> TASK: What lines below include the word "modified"? Copy each one.

Dataset entries
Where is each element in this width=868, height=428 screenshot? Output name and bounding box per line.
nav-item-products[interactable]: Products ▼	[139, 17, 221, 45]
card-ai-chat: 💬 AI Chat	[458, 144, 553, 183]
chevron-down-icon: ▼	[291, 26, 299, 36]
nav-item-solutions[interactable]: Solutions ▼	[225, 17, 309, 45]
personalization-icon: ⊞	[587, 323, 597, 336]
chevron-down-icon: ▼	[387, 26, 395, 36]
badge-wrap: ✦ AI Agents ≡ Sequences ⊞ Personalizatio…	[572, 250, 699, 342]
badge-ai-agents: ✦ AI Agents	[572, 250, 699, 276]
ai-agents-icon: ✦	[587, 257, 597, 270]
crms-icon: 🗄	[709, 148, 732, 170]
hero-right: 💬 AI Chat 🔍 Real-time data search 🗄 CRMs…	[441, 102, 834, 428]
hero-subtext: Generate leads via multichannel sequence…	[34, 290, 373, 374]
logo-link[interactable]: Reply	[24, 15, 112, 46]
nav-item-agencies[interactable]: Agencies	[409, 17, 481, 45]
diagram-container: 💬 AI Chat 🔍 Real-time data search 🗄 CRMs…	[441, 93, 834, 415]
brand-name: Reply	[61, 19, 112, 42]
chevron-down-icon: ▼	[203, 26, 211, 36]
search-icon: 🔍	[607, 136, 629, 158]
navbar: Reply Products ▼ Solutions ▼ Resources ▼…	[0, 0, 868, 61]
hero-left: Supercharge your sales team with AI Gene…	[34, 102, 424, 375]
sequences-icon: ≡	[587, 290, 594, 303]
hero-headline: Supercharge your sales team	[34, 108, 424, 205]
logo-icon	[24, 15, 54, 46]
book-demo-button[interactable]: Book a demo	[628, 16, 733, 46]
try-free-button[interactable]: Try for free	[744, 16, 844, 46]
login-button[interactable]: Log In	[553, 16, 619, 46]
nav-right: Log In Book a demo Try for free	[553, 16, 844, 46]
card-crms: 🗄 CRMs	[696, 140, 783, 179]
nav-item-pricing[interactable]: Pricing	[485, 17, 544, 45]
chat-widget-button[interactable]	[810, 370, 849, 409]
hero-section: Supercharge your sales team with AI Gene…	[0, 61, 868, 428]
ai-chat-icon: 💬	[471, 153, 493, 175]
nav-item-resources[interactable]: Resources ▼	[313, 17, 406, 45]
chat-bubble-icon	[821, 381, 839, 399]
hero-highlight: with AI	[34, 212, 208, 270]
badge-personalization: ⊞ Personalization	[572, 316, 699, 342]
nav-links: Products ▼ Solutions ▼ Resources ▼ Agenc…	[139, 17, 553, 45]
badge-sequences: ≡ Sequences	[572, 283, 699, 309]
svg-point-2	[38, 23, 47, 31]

==

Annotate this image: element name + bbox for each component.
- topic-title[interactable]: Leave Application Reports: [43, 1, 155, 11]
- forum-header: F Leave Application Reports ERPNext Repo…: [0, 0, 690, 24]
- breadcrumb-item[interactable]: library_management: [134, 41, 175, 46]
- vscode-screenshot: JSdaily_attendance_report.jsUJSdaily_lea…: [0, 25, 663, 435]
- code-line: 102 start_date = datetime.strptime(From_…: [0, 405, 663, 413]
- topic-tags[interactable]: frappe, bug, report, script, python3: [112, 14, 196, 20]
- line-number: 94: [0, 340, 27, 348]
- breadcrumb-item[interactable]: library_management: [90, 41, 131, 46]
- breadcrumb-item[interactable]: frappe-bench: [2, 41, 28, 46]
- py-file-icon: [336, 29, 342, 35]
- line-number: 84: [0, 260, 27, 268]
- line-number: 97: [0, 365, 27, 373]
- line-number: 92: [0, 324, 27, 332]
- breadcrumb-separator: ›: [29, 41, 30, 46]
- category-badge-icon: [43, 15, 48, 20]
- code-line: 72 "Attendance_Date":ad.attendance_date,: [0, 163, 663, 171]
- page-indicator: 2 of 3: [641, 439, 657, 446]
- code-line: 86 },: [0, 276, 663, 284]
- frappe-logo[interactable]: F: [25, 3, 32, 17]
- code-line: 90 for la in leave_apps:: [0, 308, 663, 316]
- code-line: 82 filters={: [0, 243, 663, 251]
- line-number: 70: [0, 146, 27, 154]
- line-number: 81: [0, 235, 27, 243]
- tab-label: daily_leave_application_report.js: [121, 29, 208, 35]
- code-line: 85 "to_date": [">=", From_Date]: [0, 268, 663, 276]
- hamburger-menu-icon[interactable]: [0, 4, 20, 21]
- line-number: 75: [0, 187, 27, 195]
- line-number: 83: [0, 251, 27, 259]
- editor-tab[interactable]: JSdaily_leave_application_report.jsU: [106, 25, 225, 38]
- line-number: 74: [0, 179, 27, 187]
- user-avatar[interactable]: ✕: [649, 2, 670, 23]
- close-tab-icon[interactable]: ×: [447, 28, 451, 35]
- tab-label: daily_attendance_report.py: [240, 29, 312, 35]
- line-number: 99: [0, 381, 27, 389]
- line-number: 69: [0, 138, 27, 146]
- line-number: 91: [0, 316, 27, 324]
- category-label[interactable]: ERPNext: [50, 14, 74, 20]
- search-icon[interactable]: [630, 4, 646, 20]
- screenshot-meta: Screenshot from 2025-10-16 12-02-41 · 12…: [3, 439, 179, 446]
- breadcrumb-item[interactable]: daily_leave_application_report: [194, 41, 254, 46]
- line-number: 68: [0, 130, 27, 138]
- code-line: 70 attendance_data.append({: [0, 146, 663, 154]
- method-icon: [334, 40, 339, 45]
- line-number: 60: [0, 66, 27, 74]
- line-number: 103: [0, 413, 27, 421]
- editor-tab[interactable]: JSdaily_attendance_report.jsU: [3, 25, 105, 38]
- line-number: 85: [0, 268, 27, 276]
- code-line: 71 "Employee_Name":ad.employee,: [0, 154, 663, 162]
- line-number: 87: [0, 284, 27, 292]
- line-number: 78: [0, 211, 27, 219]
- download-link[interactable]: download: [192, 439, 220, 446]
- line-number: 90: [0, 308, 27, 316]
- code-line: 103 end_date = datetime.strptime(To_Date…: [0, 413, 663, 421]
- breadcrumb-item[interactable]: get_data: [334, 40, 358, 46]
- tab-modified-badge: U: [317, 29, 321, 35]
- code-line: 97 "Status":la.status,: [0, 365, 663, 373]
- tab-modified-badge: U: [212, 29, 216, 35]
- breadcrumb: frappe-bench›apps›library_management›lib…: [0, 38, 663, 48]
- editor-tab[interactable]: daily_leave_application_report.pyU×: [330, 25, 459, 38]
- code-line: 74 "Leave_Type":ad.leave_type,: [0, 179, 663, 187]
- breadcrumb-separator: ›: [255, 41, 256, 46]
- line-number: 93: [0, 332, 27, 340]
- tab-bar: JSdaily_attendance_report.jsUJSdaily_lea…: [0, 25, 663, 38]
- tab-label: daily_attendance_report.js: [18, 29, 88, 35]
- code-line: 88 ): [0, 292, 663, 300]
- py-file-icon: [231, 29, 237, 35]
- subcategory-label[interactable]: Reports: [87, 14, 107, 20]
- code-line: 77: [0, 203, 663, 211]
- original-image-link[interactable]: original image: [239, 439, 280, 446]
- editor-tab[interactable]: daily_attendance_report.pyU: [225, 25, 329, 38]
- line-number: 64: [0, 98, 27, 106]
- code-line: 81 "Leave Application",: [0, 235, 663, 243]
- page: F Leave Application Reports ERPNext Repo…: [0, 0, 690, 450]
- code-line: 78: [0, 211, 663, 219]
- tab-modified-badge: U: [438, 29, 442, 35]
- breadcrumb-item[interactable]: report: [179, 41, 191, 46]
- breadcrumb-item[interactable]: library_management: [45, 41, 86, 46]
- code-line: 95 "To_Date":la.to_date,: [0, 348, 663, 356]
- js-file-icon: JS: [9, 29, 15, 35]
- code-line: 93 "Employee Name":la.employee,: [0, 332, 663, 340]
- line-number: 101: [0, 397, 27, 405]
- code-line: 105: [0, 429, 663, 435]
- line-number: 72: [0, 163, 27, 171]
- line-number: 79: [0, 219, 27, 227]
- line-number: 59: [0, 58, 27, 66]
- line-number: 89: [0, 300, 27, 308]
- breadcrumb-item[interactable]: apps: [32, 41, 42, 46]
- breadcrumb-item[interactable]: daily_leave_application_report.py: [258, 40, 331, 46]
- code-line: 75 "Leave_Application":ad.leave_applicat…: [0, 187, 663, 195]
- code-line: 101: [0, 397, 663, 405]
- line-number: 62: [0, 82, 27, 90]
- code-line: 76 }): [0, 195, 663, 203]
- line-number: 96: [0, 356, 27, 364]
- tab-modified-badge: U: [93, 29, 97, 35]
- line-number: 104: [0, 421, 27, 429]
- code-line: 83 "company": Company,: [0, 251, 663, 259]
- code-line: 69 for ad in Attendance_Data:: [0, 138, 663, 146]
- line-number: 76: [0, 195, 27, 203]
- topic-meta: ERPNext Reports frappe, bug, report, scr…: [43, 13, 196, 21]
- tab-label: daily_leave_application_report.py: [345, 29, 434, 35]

--

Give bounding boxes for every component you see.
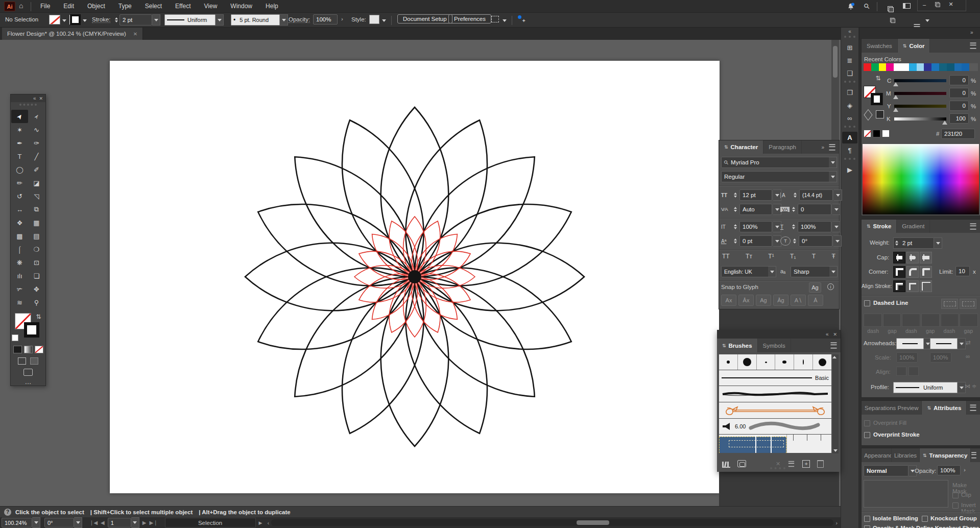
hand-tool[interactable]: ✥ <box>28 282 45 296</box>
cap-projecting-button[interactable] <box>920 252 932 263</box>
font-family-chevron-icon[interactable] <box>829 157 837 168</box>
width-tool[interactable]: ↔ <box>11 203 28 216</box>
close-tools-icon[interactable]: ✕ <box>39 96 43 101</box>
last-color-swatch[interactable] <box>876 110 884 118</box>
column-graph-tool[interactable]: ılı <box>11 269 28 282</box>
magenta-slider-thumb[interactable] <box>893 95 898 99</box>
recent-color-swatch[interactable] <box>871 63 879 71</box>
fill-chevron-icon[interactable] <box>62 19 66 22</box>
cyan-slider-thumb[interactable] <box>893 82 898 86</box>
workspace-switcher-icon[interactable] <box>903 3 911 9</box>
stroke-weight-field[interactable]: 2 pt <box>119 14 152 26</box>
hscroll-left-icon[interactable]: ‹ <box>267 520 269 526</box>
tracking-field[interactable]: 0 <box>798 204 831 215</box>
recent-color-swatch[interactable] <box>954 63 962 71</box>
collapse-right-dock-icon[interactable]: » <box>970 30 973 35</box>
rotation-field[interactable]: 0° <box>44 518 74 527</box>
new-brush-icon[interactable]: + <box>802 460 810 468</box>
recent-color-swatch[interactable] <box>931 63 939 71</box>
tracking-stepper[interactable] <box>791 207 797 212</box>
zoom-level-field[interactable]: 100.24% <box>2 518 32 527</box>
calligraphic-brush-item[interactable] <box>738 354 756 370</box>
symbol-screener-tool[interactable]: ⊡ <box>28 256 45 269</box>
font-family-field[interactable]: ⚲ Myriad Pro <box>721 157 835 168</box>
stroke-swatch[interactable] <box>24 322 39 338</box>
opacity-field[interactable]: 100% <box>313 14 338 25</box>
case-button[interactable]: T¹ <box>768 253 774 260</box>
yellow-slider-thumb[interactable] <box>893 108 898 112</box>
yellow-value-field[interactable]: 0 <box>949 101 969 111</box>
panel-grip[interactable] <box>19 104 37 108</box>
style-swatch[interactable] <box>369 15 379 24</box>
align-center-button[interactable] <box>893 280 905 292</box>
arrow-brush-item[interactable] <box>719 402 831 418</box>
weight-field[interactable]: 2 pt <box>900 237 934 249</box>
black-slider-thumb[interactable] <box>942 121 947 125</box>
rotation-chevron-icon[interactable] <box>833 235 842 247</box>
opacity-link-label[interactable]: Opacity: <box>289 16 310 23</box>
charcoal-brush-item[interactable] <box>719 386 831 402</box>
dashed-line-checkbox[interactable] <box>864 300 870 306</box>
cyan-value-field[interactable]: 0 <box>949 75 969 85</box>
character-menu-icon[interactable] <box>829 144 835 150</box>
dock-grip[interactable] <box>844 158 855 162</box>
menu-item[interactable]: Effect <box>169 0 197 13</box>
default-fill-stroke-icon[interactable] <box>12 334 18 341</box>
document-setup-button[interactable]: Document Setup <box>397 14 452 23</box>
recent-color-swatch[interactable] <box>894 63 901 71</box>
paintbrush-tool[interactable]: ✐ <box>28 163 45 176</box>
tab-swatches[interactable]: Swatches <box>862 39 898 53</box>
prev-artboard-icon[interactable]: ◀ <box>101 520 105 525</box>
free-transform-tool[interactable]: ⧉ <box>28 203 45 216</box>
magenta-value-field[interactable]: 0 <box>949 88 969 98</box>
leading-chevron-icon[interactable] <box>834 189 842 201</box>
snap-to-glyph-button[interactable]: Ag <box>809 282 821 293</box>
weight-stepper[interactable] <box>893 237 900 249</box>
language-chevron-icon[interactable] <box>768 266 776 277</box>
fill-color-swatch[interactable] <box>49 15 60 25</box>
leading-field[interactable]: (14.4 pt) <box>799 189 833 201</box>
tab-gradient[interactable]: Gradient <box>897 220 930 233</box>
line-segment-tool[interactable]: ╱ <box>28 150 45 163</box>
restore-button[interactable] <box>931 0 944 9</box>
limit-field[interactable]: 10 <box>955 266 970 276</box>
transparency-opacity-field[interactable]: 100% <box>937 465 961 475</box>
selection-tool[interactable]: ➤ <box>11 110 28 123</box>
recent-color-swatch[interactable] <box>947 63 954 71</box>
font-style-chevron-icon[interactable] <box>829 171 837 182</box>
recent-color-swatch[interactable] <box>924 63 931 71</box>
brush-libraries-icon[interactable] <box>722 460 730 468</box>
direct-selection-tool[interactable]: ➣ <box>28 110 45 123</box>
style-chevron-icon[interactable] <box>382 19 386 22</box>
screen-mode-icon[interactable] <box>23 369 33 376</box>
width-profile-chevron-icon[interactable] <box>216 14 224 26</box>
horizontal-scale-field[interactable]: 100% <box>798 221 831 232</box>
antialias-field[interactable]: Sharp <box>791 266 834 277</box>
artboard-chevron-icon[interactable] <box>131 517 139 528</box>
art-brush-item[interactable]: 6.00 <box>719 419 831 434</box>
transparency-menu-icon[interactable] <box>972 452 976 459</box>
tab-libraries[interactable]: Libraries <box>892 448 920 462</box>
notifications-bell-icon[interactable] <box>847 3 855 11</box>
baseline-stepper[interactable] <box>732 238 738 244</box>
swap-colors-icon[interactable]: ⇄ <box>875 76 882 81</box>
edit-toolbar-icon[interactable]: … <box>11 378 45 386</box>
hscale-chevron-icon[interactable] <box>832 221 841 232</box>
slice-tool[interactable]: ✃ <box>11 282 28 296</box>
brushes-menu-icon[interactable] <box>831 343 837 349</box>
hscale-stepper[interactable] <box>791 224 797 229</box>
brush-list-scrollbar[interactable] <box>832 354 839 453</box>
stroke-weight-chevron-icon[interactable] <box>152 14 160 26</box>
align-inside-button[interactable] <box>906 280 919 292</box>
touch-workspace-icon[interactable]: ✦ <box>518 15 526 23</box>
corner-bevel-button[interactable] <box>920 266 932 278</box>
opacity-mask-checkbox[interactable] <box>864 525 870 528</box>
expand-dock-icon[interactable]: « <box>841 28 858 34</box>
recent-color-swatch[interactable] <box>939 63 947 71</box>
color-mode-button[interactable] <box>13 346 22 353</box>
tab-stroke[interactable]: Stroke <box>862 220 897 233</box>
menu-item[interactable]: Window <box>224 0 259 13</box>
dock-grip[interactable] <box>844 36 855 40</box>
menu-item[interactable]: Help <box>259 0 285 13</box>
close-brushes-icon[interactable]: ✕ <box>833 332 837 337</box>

> WRITTEN RESPONSE:
- tab-modified-badge: U: [317, 29, 321, 35]
- tab-modified-badge: U: [212, 29, 216, 35]
- tab-modified-badge: U: [438, 29, 442, 35]
- tab-modified-badge: U: [93, 29, 97, 35]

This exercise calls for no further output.